According to Dr Ongong’a Achieng, a former Kenya Tourism Board managing director who served time at the facility six years ago, being a teacher grants one the advantage of securing respect among other inmates, besides giving a detainee the chance to exercise their mind by reading extensively.

But some detainees can spend time away from remand for medical reasons. Youth Affairs Principal Secretary Lillian Omollo, one of Mr Ndubai’s co-accused, demonstrated that it is possible.

Her “time off” at the private wing of the Kenyatta National Hospital (KNH) after falling ill in court, may have given Kenyans a new trick but according to a senior prisons department official who spoke in confidence, it is highly unlikely that any of the high-profile detainees in Industrial Area will head to KNH that easily.

The officer said ordinarily, a prisoner is not taken to KNH before being attended to by doctors at a prison’s hospital.

“We have qualified doctors in prison. Why can’t you give them a chance to attend to you? In case they say they are unable to handle the condition, they will refer,” said the senior official.

PINCH OF SALT

It emerges that prisons officers usually take any allegations of illness with a pinch of salt. They insist on detainees producing past records to prove any ailment.

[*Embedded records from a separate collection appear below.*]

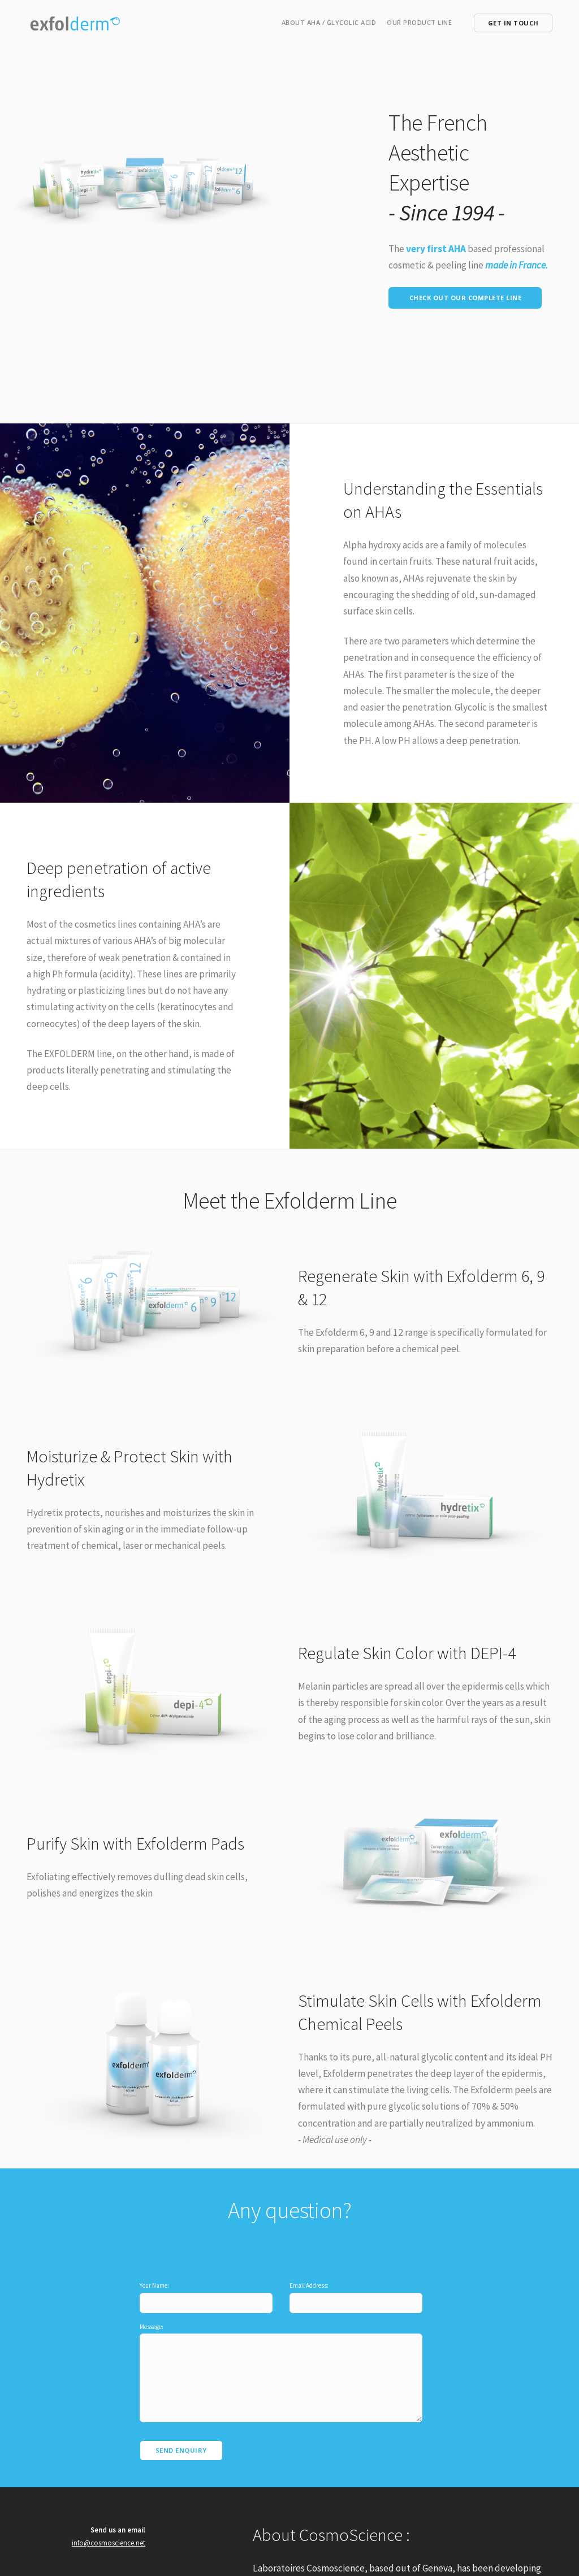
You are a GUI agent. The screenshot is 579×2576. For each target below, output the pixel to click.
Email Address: (309, 2272)
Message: (151, 2313)
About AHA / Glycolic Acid (329, 22)
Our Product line (419, 22)
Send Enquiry (181, 2425)
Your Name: (154, 2272)
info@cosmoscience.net (108, 2517)
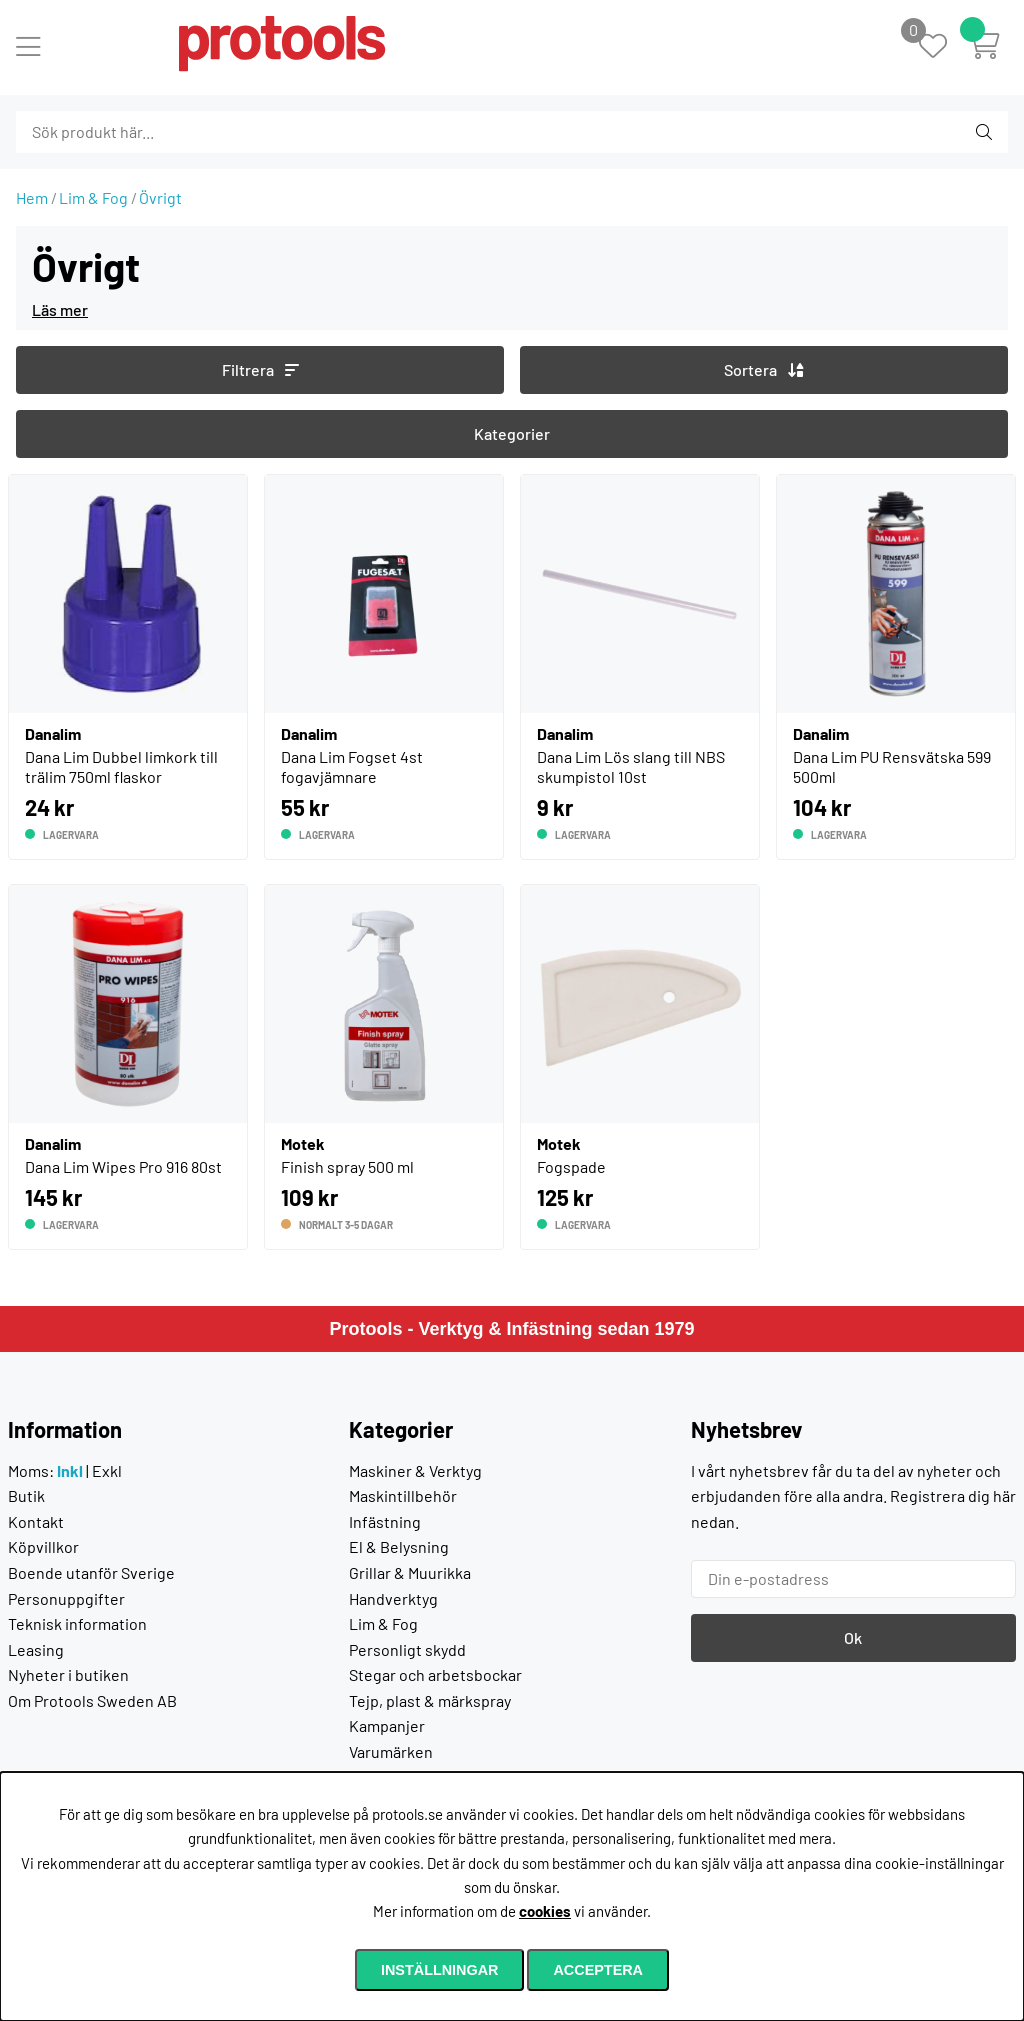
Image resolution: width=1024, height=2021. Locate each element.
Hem (32, 197)
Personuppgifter (66, 1598)
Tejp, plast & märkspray (430, 1700)
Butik (26, 1495)
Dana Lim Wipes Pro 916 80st (123, 1166)
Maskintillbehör (403, 1495)
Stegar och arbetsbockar (435, 1674)
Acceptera (598, 1970)
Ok (853, 1637)
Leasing (36, 1649)
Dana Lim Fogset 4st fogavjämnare (352, 766)
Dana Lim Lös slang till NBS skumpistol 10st (631, 766)
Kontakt (36, 1521)
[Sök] (124, 132)
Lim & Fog (93, 197)
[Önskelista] (943, 47)
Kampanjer (387, 1725)
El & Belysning (399, 1546)
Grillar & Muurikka (410, 1572)
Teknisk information (77, 1623)
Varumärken (391, 1751)
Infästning (385, 1521)
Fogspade (571, 1166)
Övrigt (160, 197)
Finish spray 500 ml (347, 1166)
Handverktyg (393, 1598)
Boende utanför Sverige (91, 1572)
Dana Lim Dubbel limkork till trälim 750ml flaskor (121, 766)
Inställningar (440, 1970)
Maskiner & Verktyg (415, 1470)
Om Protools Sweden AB (92, 1700)
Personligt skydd (407, 1649)
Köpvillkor (43, 1546)
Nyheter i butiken (68, 1674)
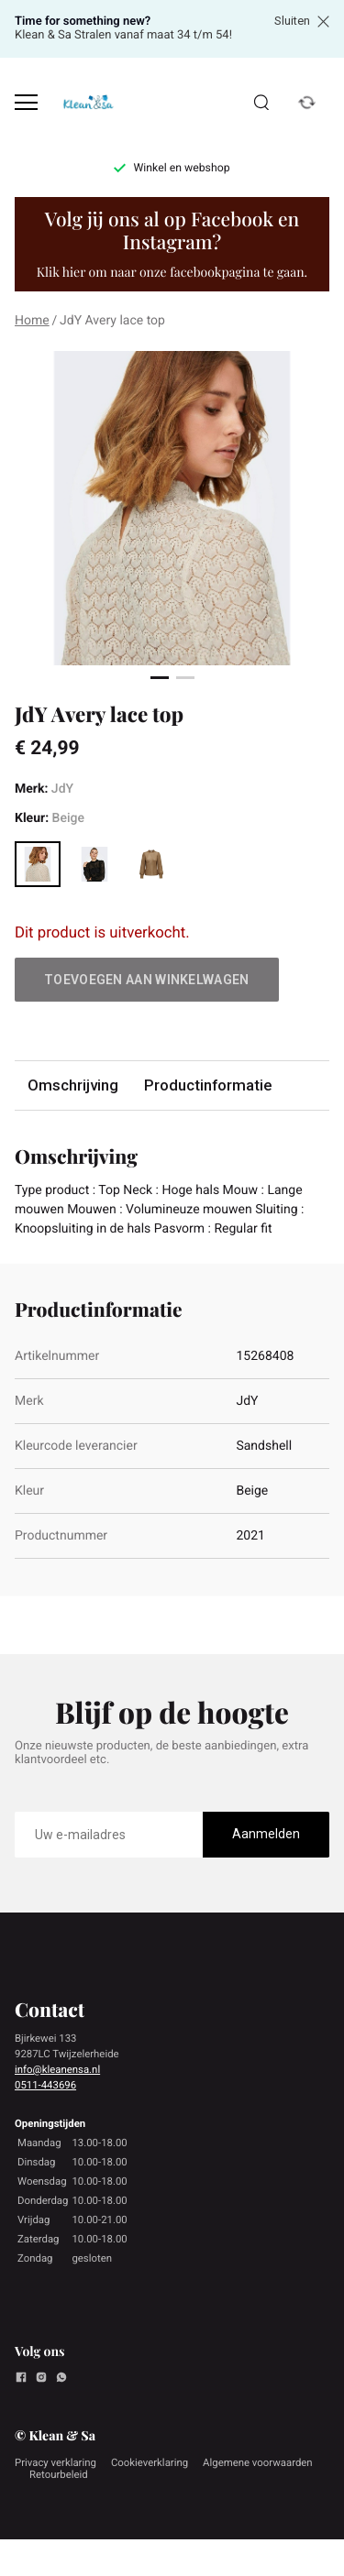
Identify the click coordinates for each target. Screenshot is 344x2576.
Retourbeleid (58, 2474)
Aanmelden (266, 1833)
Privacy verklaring (55, 2462)
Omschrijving (73, 1085)
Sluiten (301, 21)
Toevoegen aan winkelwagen (147, 979)
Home (32, 320)
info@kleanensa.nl (57, 2069)
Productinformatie (208, 1085)
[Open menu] (26, 102)
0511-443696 (45, 2084)
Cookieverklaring (149, 2462)
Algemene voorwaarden (258, 2462)
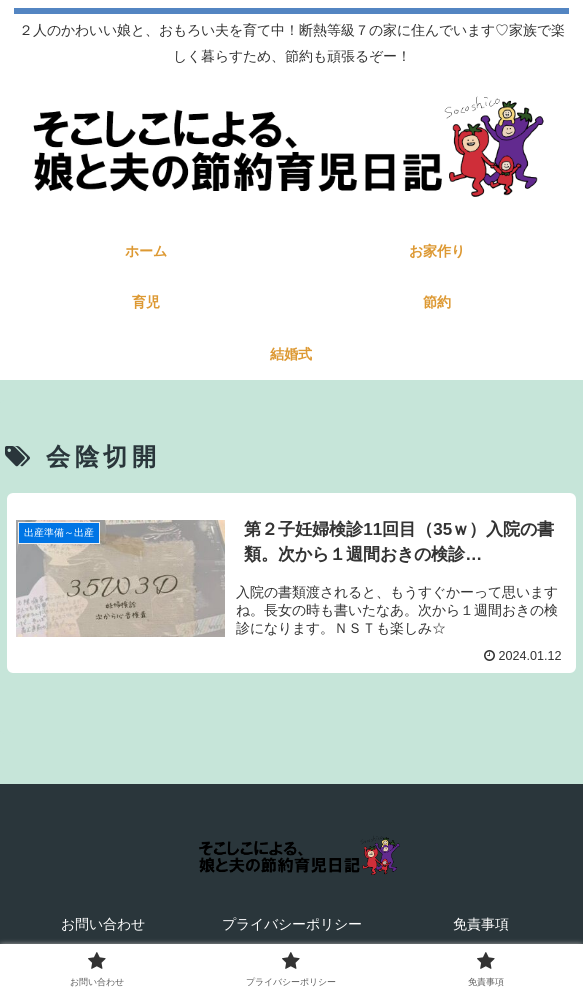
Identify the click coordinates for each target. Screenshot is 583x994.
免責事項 (481, 924)
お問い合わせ (103, 924)
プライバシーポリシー (292, 924)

“It’s possible to refer somebody on Day One, especially after looking at the past medical records,” said Mr Rutto.

The prison, he said, was committed to providing all the necessary amenities, including clean water and proper medication to ensure all detainees are in good health.

The NYS group receives a different kind of treatment than Mr Gakuo and his ilk because the former are yet to be convicted.

The remandees wear their civilian clothes and can be visited any time of the day. For the convicts, visits are limited to once every few weeks. When prisoners at Industrial Area are set to appear in court, the authorities allow them to be properly groomed.

HUMANE SYSTEM

“There are people out there who look at inmates in court and wonder, were they really in prison? We ensure the prisoner has taken a shower and had his clothes ironed. Those who are going to court the next day have already had their clothes ironed. We allow the family members to bring in suits. The system is humane,” said Mr Rutto.

He said the NYS suspects had been locked up in different rooms in one building.

“You spread them in one building: 10 here, 15 here, and another 10 there — along a corridor. So that in case they want to discuss issues to do with the case, it is very easy,” he said,  noting that the suspects had decided to argue out their defence as a team.